Portrait of Mass and Transmission
H 2400mm x W 220mm
Proudly presented in association with Gow Langsford Gallery
David McCraken’s Portrait of Mass and Transmission depicts a large, looped form with raised ridges, like the cleats of a caterpillar tread or an immense driving belt. By taking the utilitarian vernacular object such as the bulldozer tread, McCraken embodies a transformation from the mundane to the monumental.
The industrial materiality of the corten steel becomes synonymous with this elevation, the enduring material that ensures the sculpture will last a millennia. McCraken deeply considers the nuanced presentation of art in the public realm, and works that will last a lifetime. The funding bodies for public art often lean towards work that will not require huge maintenance in years to come, hence the weathering steel. Although the immense mass of the sculpture dominates the viewer’s eye, there is much surface nuance in this work; the hollow ‘treads’ are are welded to the corten steel, breaking the monotony of the yellow-orange streaks and rusting of the steel with a silvery patina.

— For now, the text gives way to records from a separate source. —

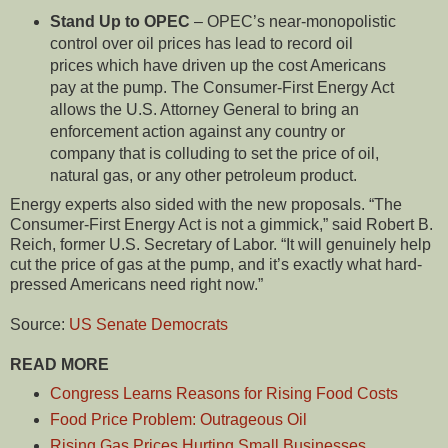
Stand Up to OPEC
– OPEC’s near-monopolistic
control over oil prices has lead to record oil
prices which have driven up the cost Americans
pay at the pump. The Consumer-First Energy Act
allows the U.S. Attorney General to bring an
enforcement action against any country or
company that is colluding to set the price of oil,
natural gas, or any other petroleum product.
Energy experts also sided with the new proposals. “The
Consumer-First Energy Act is not a gimmick,” said Robert B.
Reich, former U.S. Secretary of Labor. “It will genuinely help
cut the price of gas at the pump, and it’s exactly what hard-
pressed Americans need right now.”
Source:
US Senate Democrats
READ MORE
Congress Learns Reasons for Rising Food Costs
Food Price Problem: Outrageous Oil
Rising Gas Prices Hurting Small Businesses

Portrait of Mass and Transmission plays off delicate, weather-beaten and enduring surface against thick, weighty form. The juxtaposition of form is integral; one of cumbersome industrial materials, a cog in a machine or a tractor tyre, and the amusing, cartoonish distortion of the sculpture, as if it is an elastic band on the ground, or a wobbly kidney shape. McCracken’s titles are accordingly entertaining: The Portrait of Mass and Transmission, being as buckled as it is, denies any possibility of such functionality or implied energy transmission.